_Problem statement_.
Write out, word for word and with no pictures, each line below from the one containing "Inicio de Descargas" through the one containing "necessità. Le aziende, grandi e piccole, de", both included, and no other line.

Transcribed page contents
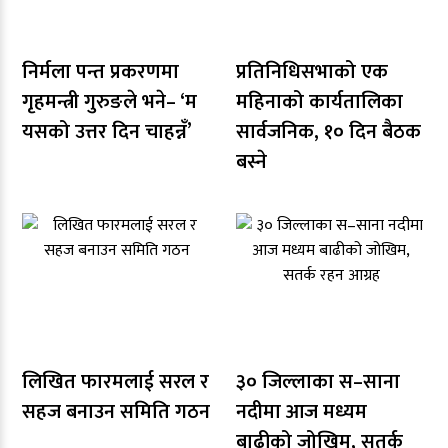
निर्मला पन्त प्रकरणमा
प्रतिनिधिसभाको एक
गृहमन्त्री गुरुङले भने– ‘म
महिनाको कार्यतालिका
यसको उत्तर दिन चाहन्नँ’
सार्वजनिक, १० दिन बैठक
बस्ने
लिखित फारमलाई सरल र
३० जिल्लाका स–साना
सहज बनाउन समिति गठन
नदीमा आज मध्यम
बाढीको जोखिम, सतर्क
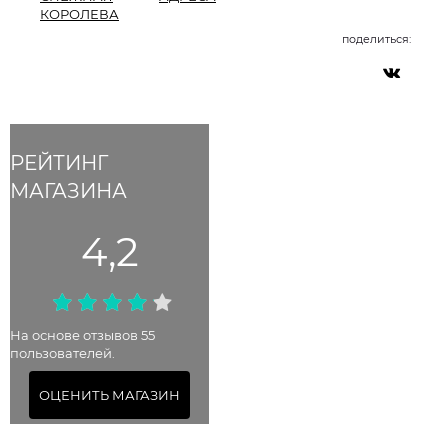
КОРОЛЕВА
поделиться:
РЕЙТИНГ
МАГАЗИНА
4,2
На основе отзывов 55
пользователей.
ОЦЕНИТЬ МАГАЗИН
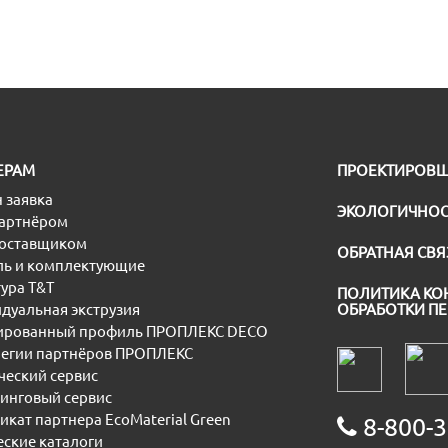
ЕРАМ
ПРОЕКТИРОВ
 заявка
ЭКОЛОГИЧНОС
партнёром
поставщиком
ОБРАТНАЯ СВЯ
ь и комплектующие
ура T&T
ПОЛИТИКА КО
дуальная экструзия
ОБРАБОТКИ П
рованный профиль ПРОПЛЕКС DECO
егии партнёров ПРОПЛЕКС
еский сервис
инговый сервис
икат партнера EcoMaterial Green
8-800-3
еские каталоги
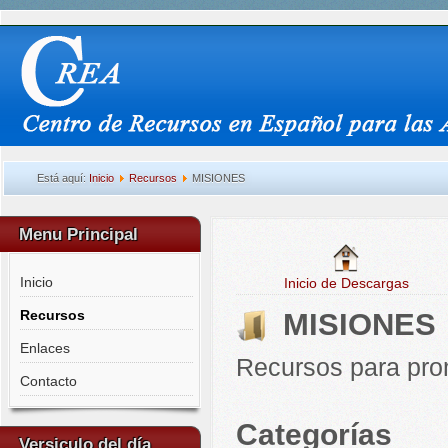
Está aquí:
Inicio
Recursos
MISIONES
Menu Principal
Inicio
Inicio de Descargas
Recursos
MISIONES
Enlaces
Recursos para prom
Contacto
Categorías
Versiculo del día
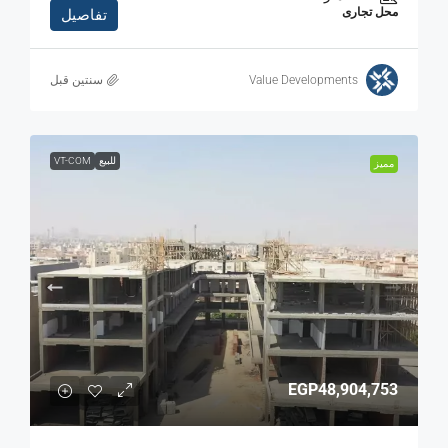
محل تجارى
تفاصيل
Value Developments
‏سنتين قبل
للبيع
VT-COM
مميز
EGP48,904,753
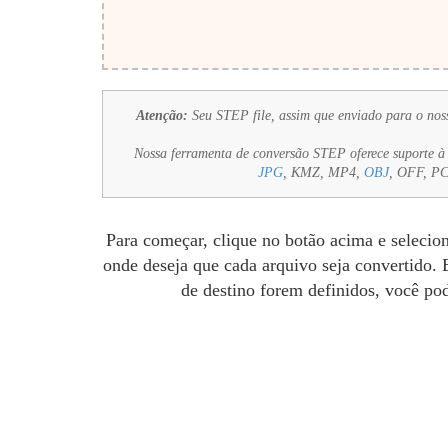
Atenção:
Seu STEP file, assim que enviado para o nosso
Nossa ferramenta de conversão STEP oferece suporte à 
JPG
, KMZ, MP4,
OBJ
, OFF, P
Para começar, clique no botão acima e selecio
onde deseja que cada arquivo seja convertido. 
de destino forem definidos, você pod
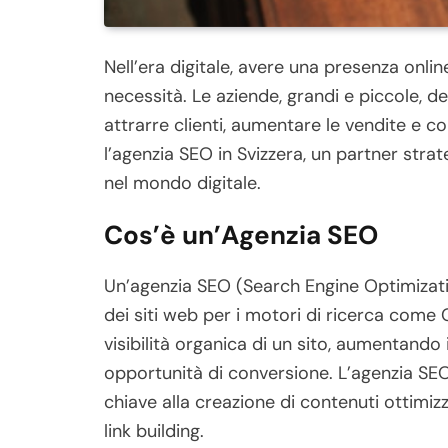
Nell’era digitale, avere una presenza onli
necessità. Le aziende, grandi e piccole, de
attrarre clienti, aumentare le vendite e co
l’agenzia SEO in Svizzera, un partner strat
nel mondo digitale.
Cos’è un’Agenzia SEO
Un’agenzia SEO (Search Engine Optimizatio
dei siti web per i motori di ricerca come G
visibilità organica di un sito, aumentando i
opportunità di conversione. L’agenzia SEO 
chiave alla creazione di contenuti ottimizz
link building.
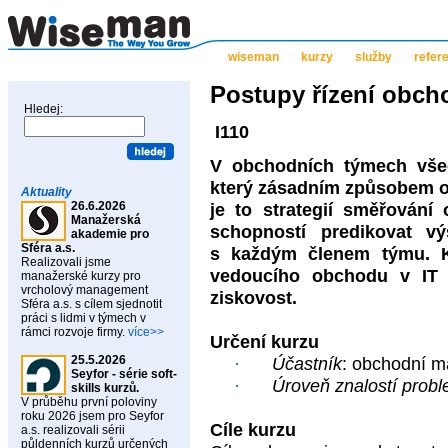
wiseman
kurzy
služby
refer
Postupy řízení obc
Hledej:
I110
V obchodních týmech všech
který zásadním způsobem ovl
Aktuality
26.6.2026
je to strategií směřování
Manažerská
schopností predikovat vý
akademie pro
Sféra a.s.
s každým členem týmu. K
Realizovali jsme
vedoucího obchodu v IT f
manažerské kurzy pro
vrcholový management
ziskovost.
Sféra a.s. s cílem sjednotit
práci s lidmi v týmech v
rámci rozvoje firmy.
více>>
Určení kurzu
25.5.2026
·
Účastník
: obchodní 
Seyfor - série soft-
·
Úroveň znalostí probl
skills kurzů.
V průběhu první poloviny
roku 2026 jsem pro Seyfor
Cíle kurzu
a.s. realizovali sérii
půldenních kurzů určených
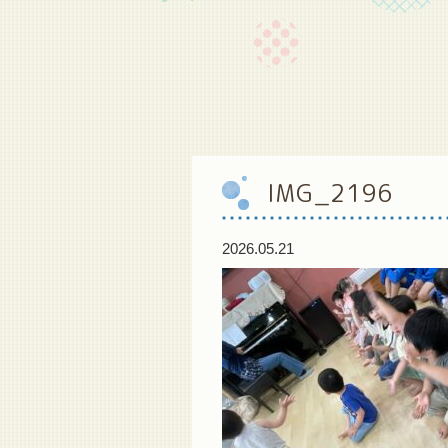
IMG_2196
2026.05.21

_Output below_.
Inicio de Descargas
Recursos
MISIONES
Enlaces
Recursos para prom
Contacto
Categorías
Versiculo del día
محل تجارى
تفاصيل
Value Developments
‏سنتين قبل
للبيع
VT-COM
مميز
EGP48,904,753
Atenção:
Seu STEP file, assim que enviado para o nosso
Nossa ferramenta de conversão STEP oferece suporte à 
JPG
, KMZ, MP4,
OBJ
, OFF, P
Para começar, clique no botão acima e selecio
onde deseja que cada arquivo seja convertido. 
de destino forem definidos, você pod
Nell’era digitale, avere una presenza onli
necessità. Le aziende, grandi e piccole, de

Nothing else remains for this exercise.